[Extracted page text data]
=== Section Start ===

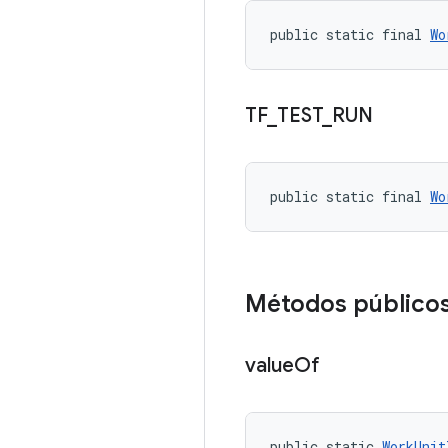
public static final 
Wo
TF
_
TEST
_
RUN
public static final 
Wo
Métodos público
value
Of
public static 
WorkUnit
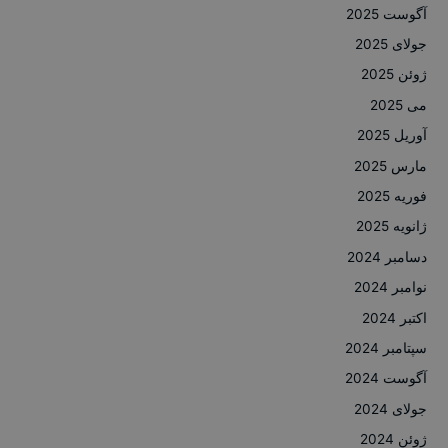
آگوست 2025
جولای 2025
ژوئن 2025
می 2025
آوریل 2025
مارس 2025
فوریه 2025
ژانویه 2025
دسامبر 2024
نوامبر 2024
اکتبر 2024
سپتامبر 2024
آگوست 2024
جولای 2024
ژوئن 2024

=== Section End ===

Exercise prompt: Set down every entry word for word, but omit the pictures.

Task response:
public static final 
Wo
TF
_
TEST
_
RUN
public static final 
Wo
Métodos público
value
Of
public static 
WorkUnit
آگوست 2025
جولای 2025
ژوئن 2025
می 2025
آوریل 2025
مارس 2025
فوریه 2025
ژانویه 2025
دسامبر 2024
نوامبر 2024
اکتبر 2024
سپتامبر 2024
آگوست 2024
جولای 2024
ژوئن 2024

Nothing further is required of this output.